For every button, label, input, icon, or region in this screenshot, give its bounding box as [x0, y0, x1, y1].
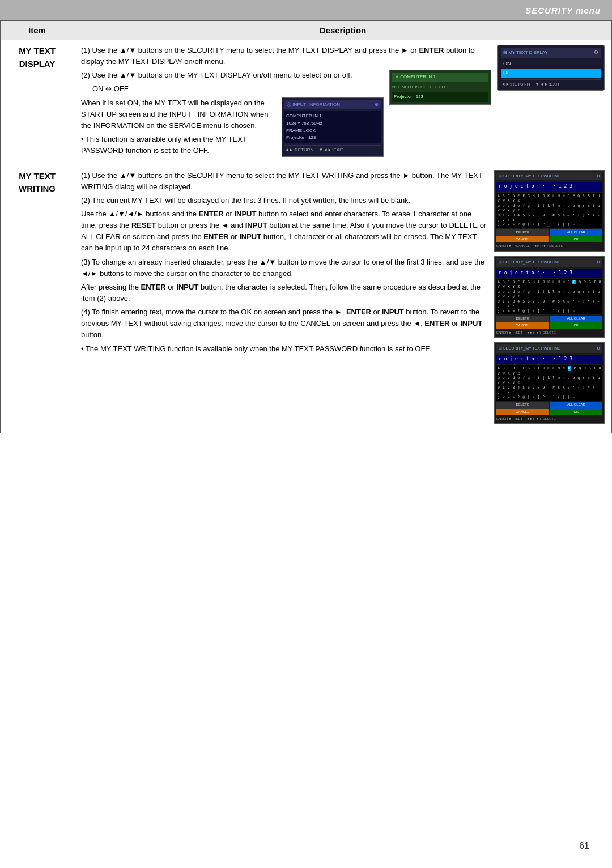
main-table: Item Description MY TEXTDISPLAY ⊞ MY TEX… [0, 20, 612, 433]
ss-writing-1-text: r o j e c t o r · - · 1 2 3 [496, 182, 602, 191]
ss-writing-3-btns2: CANCEL OK [496, 409, 602, 415]
ss-writing-3-chars: A B C D E F G H I J K L M N O P Q R S T … [496, 365, 602, 401]
ss-computer-in1: 🖥 COMPUTER IN 1 NO INPUT IS DETECTED Pro… [389, 70, 491, 105]
header-title: SECURITY menu [525, 6, 601, 15]
ss-writing-1-btns2: CANCEL OK [496, 236, 602, 242]
ss-writing-3-text: r o j e c t o r · - · 1 2 3 [496, 355, 602, 364]
all-clear-btn[interactable]: ALL CLEAR [550, 229, 603, 236]
ss-input-info: ⓘ INPUT_INFORMATION ⚙ COMPUTER IN 1 1024… [282, 97, 384, 157]
ss-writing-3-title: ⊞ SECURITY_MY TEXT WRITING ⚙ [496, 344, 602, 353]
ss-writing-1-btns: DELETE ALL CLEAR [496, 229, 602, 236]
ss-input-content: COMPUTER IN 1 1024 × 768 /60Hz FRAME LOC… [284, 111, 381, 143]
item-my-text-writing: MY TEXTWRITING [1, 165, 74, 433]
ss-writing-2-chars: A B C D E F G H I J K L M N O P Q R S T … [496, 279, 602, 314]
ss1-off-option: OFF [501, 69, 601, 78]
ss-writing-3: ⊞ SECURITY_MY TEXT WRITING ⚙ r o j e c t… [494, 342, 605, 424]
item-my-text-display: MY TEXTDISPLAY [1, 40, 74, 165]
delete-btn-3[interactable]: DELETE [496, 402, 549, 408]
delete-btn[interactable]: DELETE [496, 229, 549, 236]
all-clear-btn-2[interactable]: ALL CLEAR [550, 316, 603, 322]
ss-input-info-icon: ⚙ [375, 101, 379, 108]
ss3-footer: ◄►:RETURN ▼◄►:EXIT [284, 145, 381, 154]
ss-writing-2-footer: ENTER ► :SET ◄►(+►) :DELETE [496, 330, 602, 335]
col-item-header: Item [1, 21, 74, 40]
ss-writing-1-title: ⊞ SECURITY_MY TEXT WRITING ⚙ [496, 172, 602, 181]
ss-comp-title: 🖥 COMPUTER IN 1 [392, 73, 488, 82]
ss-writing-2-icon: ⚙ [597, 259, 600, 266]
ss1-settings-icon: ⚙ [594, 49, 598, 57]
ss-writing-3-footer: ENTER ► :SET ◄►(+►) :DELETE [496, 416, 602, 422]
ss1-on-option: ON [501, 59, 601, 69]
page-number: 61 [579, 841, 589, 851]
desc-my-text-display: ⊞ MY TEXT DISPLAY ⚙ ON OFF ◄►:RETURN ▼◄►… [74, 40, 612, 165]
desc-my-text-writing: ⊞ SECURITY_MY TEXT WRITING ⚙ r o j e c t… [74, 165, 612, 433]
ss1-footer: ◄►:RETURN ▼◄►:EXIT [501, 79, 601, 88]
ss-writing-2-title: ⊞ SECURITY_MY TEXT WRITING ⚙ [496, 258, 602, 267]
ss-writing-2: ⊞ SECURITY_MY TEXT WRITING ⚙ r o j e c t… [494, 256, 605, 338]
ss-comp-info: Projector : 123 [392, 92, 488, 102]
cancel-btn-3[interactable]: CANCEL [496, 409, 549, 415]
page: SECURITY menu Item Description MY TEXTDI… [0, 0, 612, 868]
cancel-btn[interactable]: CANCEL [496, 236, 549, 242]
cancel-btn-2[interactable]: CANCEL [496, 322, 549, 329]
ss1-title-text: ⊞ MY TEXT DISPLAY [503, 49, 548, 56]
ss-comp-sub: NO INPUT IS DETECTED [392, 84, 488, 91]
ss-writing-1-icon: ⚙ [597, 173, 600, 180]
ss-writing-1-chars: A B C D E F G H I J K L M N O P Q R S T … [496, 193, 602, 228]
ok-btn-2[interactable]: OK [550, 322, 603, 329]
ss-my-text-display: ⊞ MY TEXT DISPLAY ⚙ ON OFF ◄►:RETURN ▼◄►… [497, 45, 605, 91]
ss-input-info-title: ⓘ INPUT_INFORMATION ⚙ [284, 100, 381, 109]
ss-writing-2-btns2: CANCEL OK [496, 322, 602, 329]
ss-writing-2-btns: DELETE ALL CLEAR [496, 316, 602, 322]
all-clear-btn-3[interactable]: ALL CLEAR [550, 402, 603, 408]
ss-writing-1-footer: ENTER ► :CANCEL ◄►(+►) :DELETE [496, 244, 602, 249]
header-bar: SECURITY menu [0, 0, 612, 20]
ss-writing-2-text: r o j e c t o r · - · 1 2 3 [496, 269, 602, 278]
table-row: MY TEXTDISPLAY ⊞ MY TEXT DISPLAY ⚙ ON OF… [1, 40, 612, 165]
delete-btn-2[interactable]: DELETE [496, 316, 549, 322]
table-row: MY TEXTWRITING ⊞ SECURITY_MY TEXT WRITIN… [1, 165, 612, 433]
ss-writing-1: ⊞ SECURITY_MY TEXT WRITING ⚙ r o j e c t… [494, 170, 605, 252]
ok-btn[interactable]: OK [550, 236, 603, 242]
ss-writing-3-btns: DELETE ALL CLEAR [496, 402, 602, 408]
ok-btn-3[interactable]: OK [550, 409, 603, 415]
ss-writing-3-icon: ⚙ [597, 346, 600, 352]
col-desc-header: Description [74, 21, 612, 40]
..............................
◆ Your objective
Please reproduce the whole listing exactly; the pictures stay out.

◆ Task output
For every button, label, input, icon, or region in this screenshot, give its bounding box as [x0, y0, x1, y1].
main-table: Item Description MY TEXTDISPLAY ⊞ MY TEX… [0, 20, 612, 433]
ss-writing-1-text: r o j e c t o r · - · 1 2 3 [496, 182, 602, 191]
ss-writing-3-btns2: CANCEL OK [496, 409, 602, 415]
ss-writing-3-chars: A B C D E F G H I J K L M N O P Q R S T … [496, 365, 602, 401]
ss-computer-in1: 🖥 COMPUTER IN 1 NO INPUT IS DETECTED Pro… [389, 70, 491, 105]
header-title: SECURITY menu [525, 6, 601, 15]
ss-writing-1-btns2: CANCEL OK [496, 236, 602, 242]
ss-writing-3-text: r o j e c t o r · - · 1 2 3 [496, 355, 602, 364]
all-clear-btn[interactable]: ALL CLEAR [550, 229, 603, 236]
ss-input-info: ⓘ INPUT_INFORMATION ⚙ COMPUTER IN 1 1024… [282, 97, 384, 157]
ss-writing-3-title: ⊞ SECURITY_MY TEXT WRITING ⚙ [496, 344, 602, 353]
ss-writing-1-btns: DELETE ALL CLEAR [496, 229, 602, 236]
ss-input-content: COMPUTER IN 1 1024 × 768 /60Hz FRAME LOC… [284, 111, 381, 143]
item-my-text-writing: MY TEXTWRITING [1, 165, 74, 433]
ss-writing-2-chars: A B C D E F G H I J K L M N O P Q R S T … [496, 279, 602, 314]
ss1-off-option: OFF [501, 69, 601, 78]
ss-writing-3: ⊞ SECURITY_MY TEXT WRITING ⚙ r o j e c t… [494, 342, 605, 424]
item-my-text-display: MY TEXTDISPLAY [1, 40, 74, 165]
delete-btn-3[interactable]: DELETE [496, 402, 549, 408]
delete-btn[interactable]: DELETE [496, 229, 549, 236]
all-clear-btn-2[interactable]: ALL CLEAR [550, 316, 603, 322]
ss-input-info-icon: ⚙ [375, 101, 379, 108]
ss3-footer: ◄►:RETURN ▼◄►:EXIT [284, 145, 381, 154]
ss-writing-2-footer: ENTER ► :SET ◄►(+►) :DELETE [496, 330, 602, 335]
col-item-header: Item [1, 21, 74, 40]
ss-writing-1-title: ⊞ SECURITY_MY TEXT WRITING ⚙ [496, 172, 602, 181]
ss-comp-title: 🖥 COMPUTER IN 1 [392, 73, 488, 82]
ss-writing-2-icon: ⚙ [597, 259, 600, 266]
ss1-settings-icon: ⚙ [594, 49, 598, 57]
ss-writing-3-footer: ENTER ► :SET ◄►(+►) :DELETE [496, 416, 602, 422]
ss1-on-option: ON [501, 59, 601, 69]
page-number: 61 [579, 841, 589, 851]
desc-my-text-display: ⊞ MY TEXT DISPLAY ⚙ ON OFF ◄►:RETURN ▼◄►… [74, 40, 612, 165]
desc-my-text-writing: ⊞ SECURITY_MY TEXT WRITING ⚙ r o j e c t… [74, 165, 612, 433]
ss1-footer: ◄►:RETURN ▼◄►:EXIT [501, 79, 601, 88]
ss-writing-2-title: ⊞ SECURITY_MY TEXT WRITING ⚙ [496, 258, 602, 267]
ss-writing-2: ⊞ SECURITY_MY TEXT WRITING ⚙ r o j e c t… [494, 256, 605, 338]
ss-comp-info: Projector : 123 [392, 92, 488, 102]
cancel-btn-3[interactable]: CANCEL [496, 409, 549, 415]
page: SECURITY menu Item Description MY TEXTDI… [0, 0, 612, 868]
cancel-btn[interactable]: CANCEL [496, 236, 549, 242]
cancel-btn-2[interactable]: CANCEL [496, 322, 549, 329]
ss1-title-text: ⊞ MY TEXT DISPLAY [503, 49, 548, 56]
ss-comp-sub: NO INPUT IS DETECTED [392, 84, 488, 91]
ss-writing-1-icon: ⚙ [597, 173, 600, 180]
ss-writing-1-chars: A B C D E F G H I J K L M N O P Q R S T … [496, 193, 602, 228]
ok-btn-2[interactable]: OK [550, 322, 603, 329]
ss-my-text-display: ⊞ MY TEXT DISPLAY ⚙ ON OFF ◄►:RETURN ▼◄►… [497, 45, 605, 91]
ss-input-info-title: ⓘ INPUT_INFORMATION ⚙ [284, 100, 381, 109]
ss-writing-2-btns2: CANCEL OK [496, 322, 602, 329]
ss-writing-2-btns: DELETE ALL CLEAR [496, 316, 602, 322]
all-clear-btn-3[interactable]: ALL CLEAR [550, 402, 603, 408]
ss-writing-1-footer: ENTER ► :CANCEL ◄►(+►) :DELETE [496, 244, 602, 249]
header-bar: SECURITY menu [0, 0, 612, 20]
ss-writing-2-text: r o j e c t o r · - · 1 2 3 [496, 269, 602, 278]
table-row: MY TEXTDISPLAY ⊞ MY TEXT DISPLAY ⚙ ON OF… [1, 40, 612, 165]
delete-btn-2[interactable]: DELETE [496, 316, 549, 322]
table-row: MY TEXTWRITING ⊞ SECURITY_MY TEXT WRITIN… [1, 165, 612, 433]
ss-writing-1: ⊞ SECURITY_MY TEXT WRITING ⚙ r o j e c t… [494, 170, 605, 252]
ok-btn[interactable]: OK [550, 236, 603, 242]
ss-writing-3-btns: DELETE ALL CLEAR [496, 402, 602, 408]
ok-btn-3[interactable]: OK [550, 409, 603, 415]
ss-writing-3-icon: ⚙ [597, 346, 600, 352]
col-desc-header: Description [74, 21, 612, 40]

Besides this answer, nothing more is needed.